Why then not do what Banerjee suggests: take donor money away from governments and use it to build roads, power lines, schools, and clinics? No doubt we can do something of the sort. But as soon as these projects become large enough to do much good, they also become large enough to attract the rent seekers. In cases where there is no real government commitment to the poor, the money from such projects will be diverted into the projects the government would prefer or into the pockets of corrupt politicians or officials. To a government that would have built some roads and clinics in any case, the new funds are readily and legally fungible. According to the European Community, the total value of stolen assets in individual foreign accounts is equivalent to half of Africa’s outstanding debt. Of course, there are some governments that do have a real commitment to poverty reduction. But they have a good chance of doing it on their own, and the provision of large sources of discretionary funds may make it harder for them to control rent-seeking and corruption.
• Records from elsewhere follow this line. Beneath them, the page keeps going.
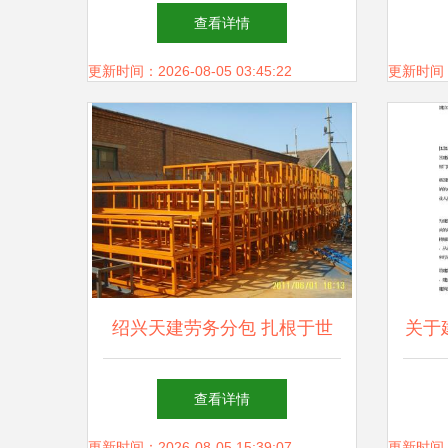
元重大项目，劳务分包市场迎
查看详情
新机遇
更新时间：2026-08-05 03:45:22
更新时间：20
绍兴天建劳务分包 扎根于世
关于
界工厂网的务实典范
发
查看详情
更新时间：2026-08-05 15:39:07
更新时间：20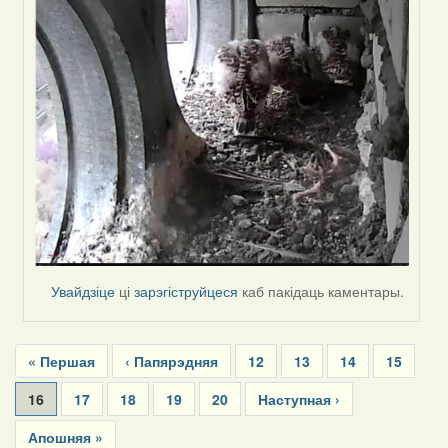
Увайдзіце
ці
зарэгіструйцеся
каб пакідаць каментары.
Pagination
First
« Першая
Previous
‹ Папярэдняя
Page
12
Page
13
Page
14
Page
15
page
page
Current
16
Page
17
Page
18
Page
19
Page
20
Next
Наступная ›
page
page
Last
Апошняя »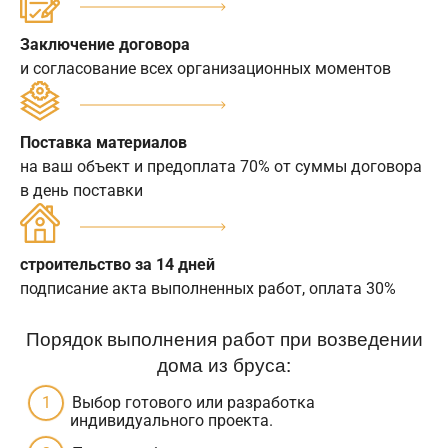
Заключение договора
и согласование всех организационных моментов
Поставка материалов
на ваш объект и предоплата 70% от суммы договора
в день поставки
строительство за 14 дней
подписание акта выполненных работ, оплата 30%
Порядок выполнения работ при возведении
дома из бруса:
Выбор готового или разработка
индивидуального проекта.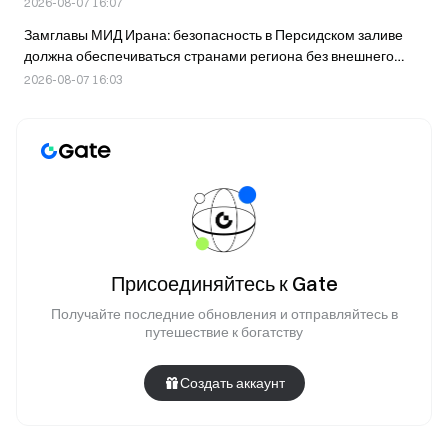
которой запланирован на 2027 год
2026-08-07 16:07
Замглавы МИД Ирана: безопасность в Персидском заливе
должна обеспечиваться странами региона без внешнего
вмешательства
2026-08-07 16:03
Присоединяйтесь к Gate
Получайте последние обновления и отправляйтесь в
путешествие к богатству
Создать аккаунт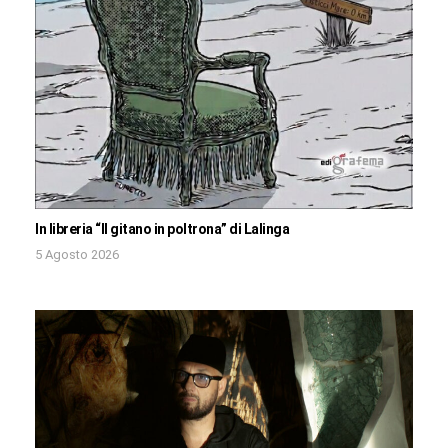
In libreria “Il gitano in poltrona” di Lalinga
5 Agosto 2026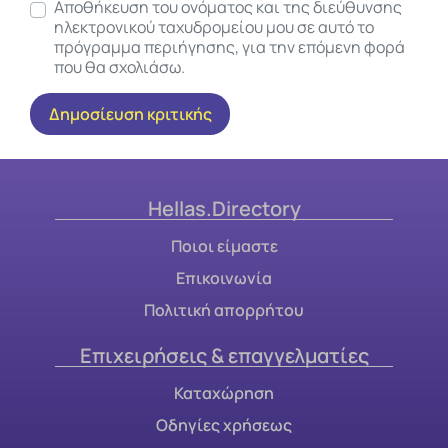
Αποθήκευση του ονόματος και της διεύθυνσης
ηλεκτρονικού ταχυδρομείου μου σε αυτό το
πρόγραμμα περιήγησης, για την επόμενη φορά
που θα σχολιάσω.
Hellas.Directory
Ποιοι είμαστε
Επικοινωνία
Πολιτική απορρήτου
Επιχειρήσεις & επαγγελματίες
Καταχώρηση
Οδηγίες χρήσεως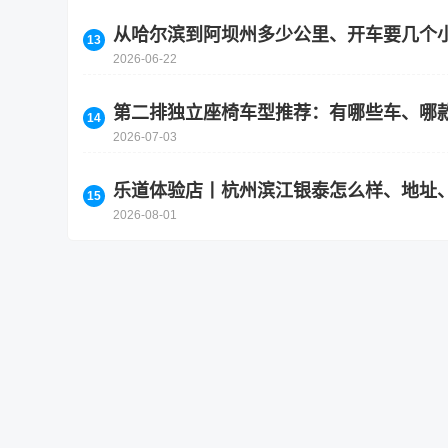
从哈尔滨到阿坝州多少公里、开车要几个
2026-06-22
第二排独立座椅车型推荐：有哪些车、哪
2026-07-03
乐道体验店丨杭州滨江银泰怎么样、地址
2026-08-01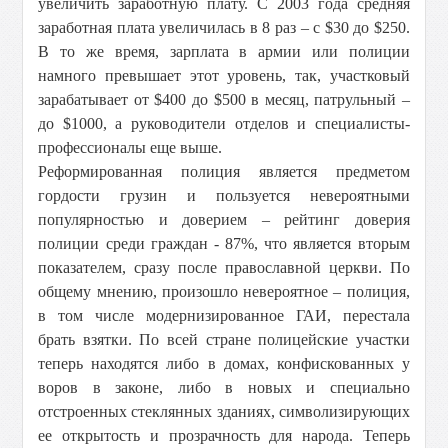
увеличить заработную плату. С 2003 года средняя
заработная плата увеличилась в 8 раз – с $30 до $250.
В то же время, зарплата в армии или полиции
намного превышает этот уровень, так, участковый
зарабатывает от $400 до $500 в месяц, патрульный –
до $1000, а руководители отделов и специалисты-
профессионалы еще выше.
Реформированная полиция является предметом
гордости грузин и пользуется невероятными
популярностью и доверием – рейтинг доверия
полиции среди граждан - 87%, что является вторым
показателем, сразу после православной церкви. По
общему мнению, произошло невероятное – полиция,
в том числе модернизированное ГАИ, перестала
брать взятки. По всей стране полицейские участки
теперь находятся либо в домах, конфискованных у
воров в законе, либо в новых и специально
отстроенных стеклянных зданиях, символизирующих
ее открытость и прозрачность для народа. Теперь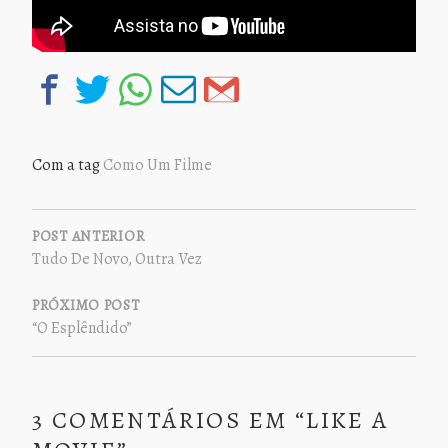
Com a tag
Como Um Filme
NAVEGAÇÃO
DE
POST ANTERIOR
Tudo De Novo, Outra Vez
POST
PRÓXIMO POST
“O Esplêndido”
3 COMENTÁRIOS EM “
LIKE A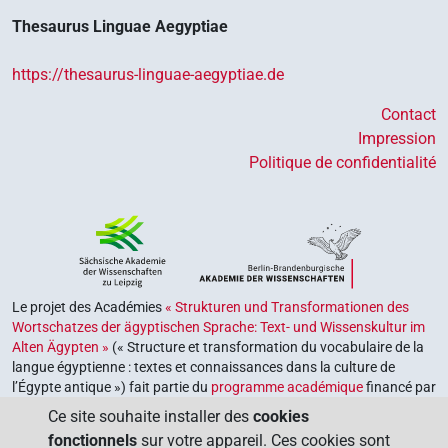
Thesaurus Linguae Aegyptiae
https://thesaurus-linguae-aegyptiae.de
Contact
Impression
Politique de confidentialité
Le projet des Académies
« Strukturen und Transformationen des
Wortschatzes der ägyptischen Sprache: Text- und Wissenskultur im
Alten Ägypten »
(« Structure et transformation du vocabulaire de la
langue égyptienne : textes et connaissances dans la culture de
l’Égypte antique ») fait partie du
programme académique
financé par
le gouvernement fédéral et les gouvernements des Länder de la
Ce site souhaite installer des
cookies
République fédérale d’Allemagne, dont le but est de préserver,
fonctionnels
sur votre appareil. Ces cookies sont
retrouver et explorer notre héritage culturel. Le programme est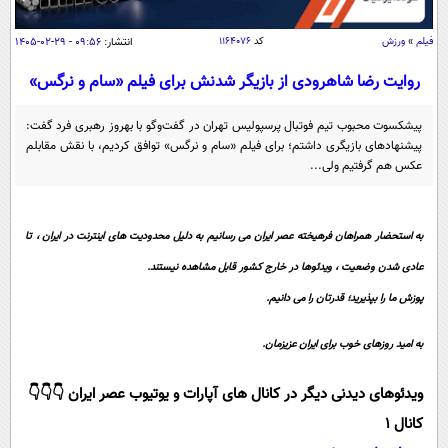
سیاسی
اقتصاد
فیلم
»
ورزش
کد
۱۱۶۴۰۷۶
انتشار:
۰۹:۵۶ - ۲۹-۰۲-۱۴۰۵
جامعه
اقتصادی
روایت رضا شاهرودی از بازیگر شدنش برای فیلم «سام و نرگس»
ورزشی
اجتماعی
خودرو
پیشکسوت محبوب تیم فوتبال پرسپولیس تهران در گفت‌و‌گو با بهروز رهبری فرد گفت:
بین الملل
پیشنهاد‌های بازیگری داشتم؛ برای فیلم «سام و نرگس» توافق کردیم، با نقش مقابلم
حوادث
عکس هم گرفتیم ولی...
فرهنگ و هنر
سیاست خارجی
سلامت
علم و دانش
یک برش دانایی
به استحضار همراهان فرهیخته عصر ایران می رسانیم به دلیل محدودیت های اینترنت در ایران ، تا
قرآن
فناوری و It
محیط زیست
عادی شدن وضعیت ، ویدئوها در خارج کشور قابل مشاهده نیستند.
گوناگون
علمی
سفر و تفریح
پوزش ما را بپذیرید؛ قدرتان را می دانیم.
فیلم
سرگرمی
اخبار کریپتو
به امید روزهای خوب برای ایران عزیزمان.
عصر ایران 2
اقتصاد
باشگاه مغز
آموزش زبان
خواندنی ها و دیدنی ها
ورزش
مجله تصویری سلاح
ویدئوهای دیدنی دیگر در کانال های آپارات و یوتیوب عصر ایران 👇👇👇
داستان کوتاه
سیاست
کانال 1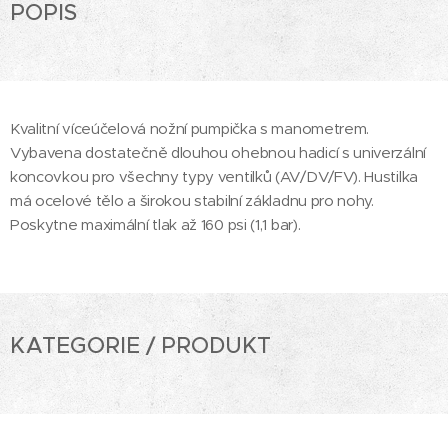
POPIS
Kvalitní víceúčelová nožní pumpička s manometrem.
Vybavena dostatečně dlouhou ohebnou hadicí s univerzální
koncovkou pro všechny typy ventilků (AV/DV/FV). Hustilka
má ocelové tělo a širokou stabilní základnu pro nohy.
Poskytne maximální tlak až 160 psi (1,1 bar).
KATEGORIE / PRODUKT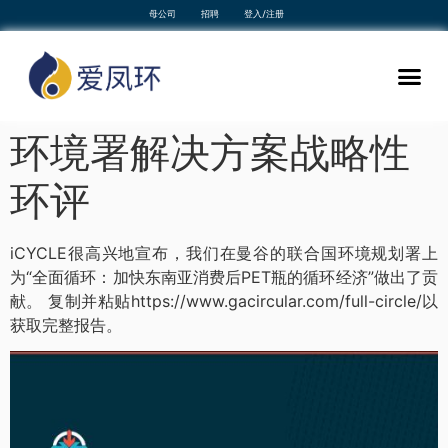
母公司
招聘
登入/注册
环境署解决方案战略性
环评
iCYCLE很高兴地宣布，我们在曼谷的联合国环境规划署上
为“全面循环：加快东南亚消费后PET瓶的循环经济”做出了贡
献。 复制并粘贴https://www.gacircular.com/full-circle/以
获取完整报告。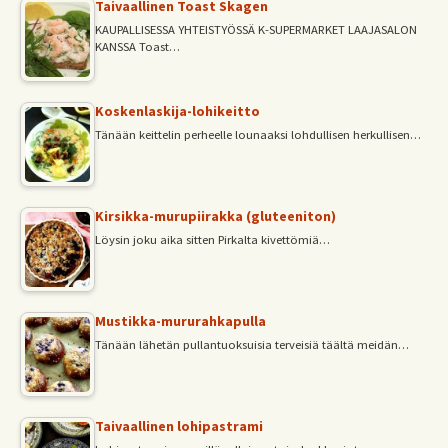
Taivaallinen Toast Skagen
KAUPALLISESSA YHTEISTYÖSSÄ K-SUPERMARKET LAAJASALON
KANSSA Toast…
Koskenlaskija-lohikeitto
Tänään keittelin perheelle lounaaksi lohdullisen herkullisen…
Kirsikka-murupiirakka (gluteeniton)
Löysin joku aika sitten Pirkalta kivettömiä…
Mustikka-mururahkapulla
Tänään lähetän pullantuoksuisia terveisiä täältä meidän…
Taivaallinen lohipastrami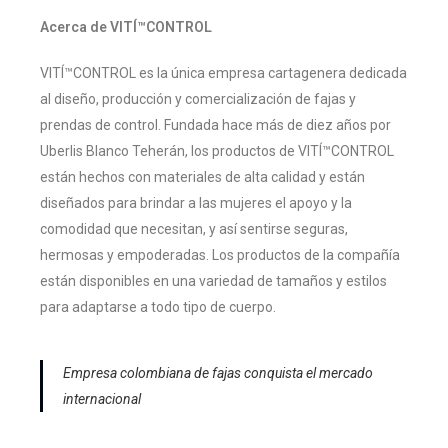
Acerca de VITÍ™CONTROL
VITÍ™CONTROL es la única empresa cartagenera dedicada
al diseño, producción y comercialización de fajas y
prendas de control. Fundada hace más de diez años por
Uberlis Blanco Teherán, los productos de VITÍ™CONTROL
están hechos con materiales de alta calidad y están
diseñados para brindar a las mujeres el apoyo y la
comodidad que necesitan, y así sentirse seguras,
hermosas y empoderadas. Los productos de la compañía
están disponibles en una variedad de tamaños y estilos
para adaptarse a todo tipo de cuerpo.
Empresa colombiana de fajas conquista el mercado
internacional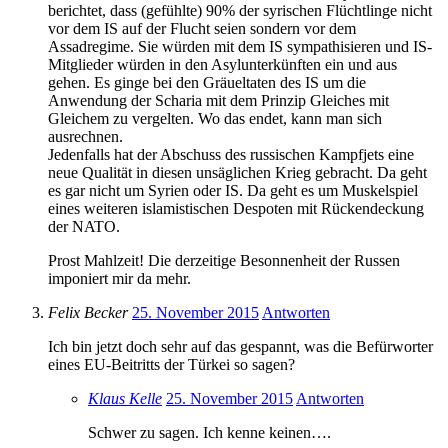
berichtet, dass (gefühlte) 90% der syrischen Flüchtlinge nicht
vor dem IS auf der Flucht seien sondern vor dem
Assadregime. Sie würden mit dem IS sympathisieren und IS-
Mitglieder würden in den Asylunterkünften ein und aus
gehen. Es ginge bei den Gräueltaten des IS um die
Anwendung der Scharia mit dem Prinzip Gleiches mit
Gleichem zu vergelten. Wo das endet, kann man sich
ausrechnen.
Jedenfalls hat der Abschuss des russischen Kampfjets eine
neue Qualität in diesen unsäglichen Krieg gebracht. Da geht
es gar nicht um Syrien oder IS. Da geht es um Muskelspiel
eines weiteren islamistischen Despoten mit Rückendeckung
der NATO.
Prost Mahlzeit! Die derzeitige Besonnenheit der Russen
imponiert mir da mehr.
Felix Becker
25. November 2015
Antworten
Ich bin jetzt doch sehr auf das gespannt, was die Befürworter
eines EU-Beitritts der Türkei so sagen?
Klaus Kelle
25. November 2015
Antworten
Schwer zu sagen. Ich kenne keinen….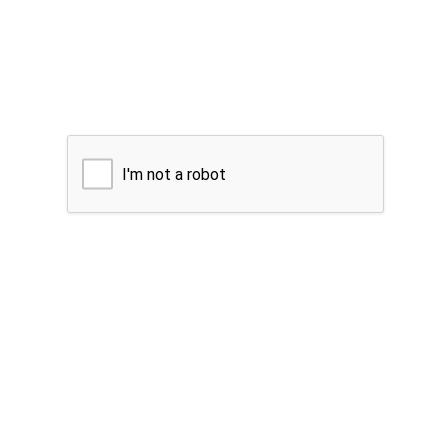
I'm not a robot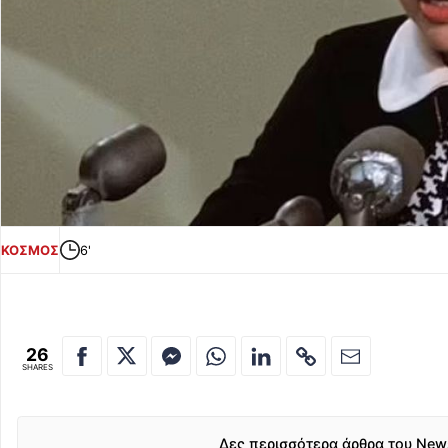
ΚΟΣΜΟΣ
6'
26
SHARES
Δες περισσότερα άρθρα του New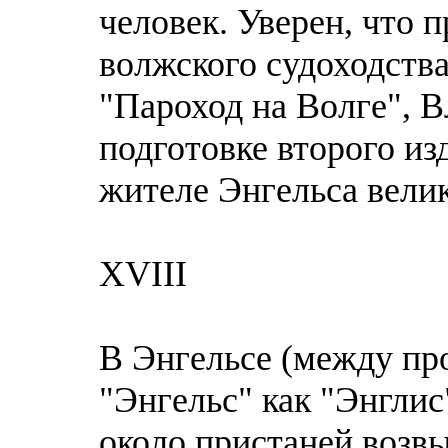
человек. Уверен, что 
волжского судоходства
"Пароход на Волге",
подготовке второго из
жителе Энгельса вели
XVIII
В Энгельсе (между пр
"Энгельс" как "Энглис"
около пристаней возв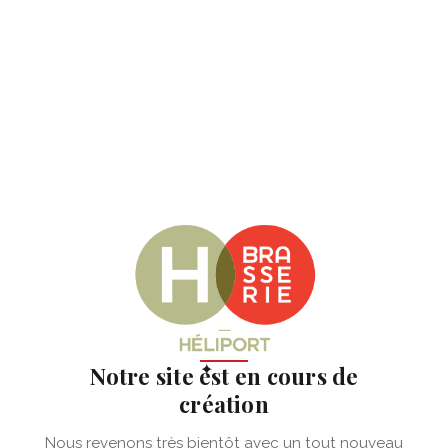
✦
Notre site est en cours de
création
Nous revenons très bientôt avec un tout nouveau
When project aid is fungible or can be stolen, there may not be much difference between aid for projects and direct government aid. The view that aid only works when the country is already committed to improvement may or may not be “resolutely puritanical,” but it does have the virtue of recognizing the reality.

So where does evidence come in? Understanding how to improve the world is a global public good, and institutions such as the World Bank can gather evidence, store it, and help countries interpret it. Such a “knowledge bank” would be invaluable to governments that are genuinely looking for poverty reduction and want to learn from others’ mistakes and successes. I have no doubt that randomized controlled trials would play a useful part in constructing this storehouse of knowledge.

But there are limits. Take Banerjee’s example of flip charts. The effectiveness of flip charts clearly depends on many things, of which the skill of the teacher and the age, background, and previous training of the children are only the most obvious. So a trial from a group of Kenyan schools gives us the average effectiveness of flip charts in the experimental schools relative to the control schools for an area in western Kenya, at a specific time, for specific teachers, and for specific pupils. It is far from clear that this evidence is useful outside of that situation. This qualification also holds for the much more serious case of worms, where the rate of reinfection depends on whether children wear shoes and whether they have access to toilets. The results of one experiment in Kenya (in which there was in fact no randomization, only selection based on alphabetical order) hardly prove that deworming is always the cheapest way to get kids into school, as Banerjee suggests.

The comparison with the FDA is very much to the point, but only because exactly the same problems come up. For a specific doctor facing a specific patient, the average outcome of a randomized controlled trial will often be unhelpful. The physician usually has some theory of how the drug works and also an understanding of her patient, who might, for example, be elderly, frail, overweight, and an ex-smoker, with a history of responding to some medications and not others. Therefore the physician will often not prescribe a drug that passed its randomized controlled trial with flying colors and instead prescribe one that did less well but that is a better fit for the patient. Much of medicine is not “evidence-based,” for good reason.

There is no simple way to use randomized controlled trials to eliminate global poverty. They are expensive and technically and politically difficult to do well. We must be careful to apply them only where there is a good chance that the results will be applicable elsewhere. Otherwise, we will be gathering evidence, not knowledge.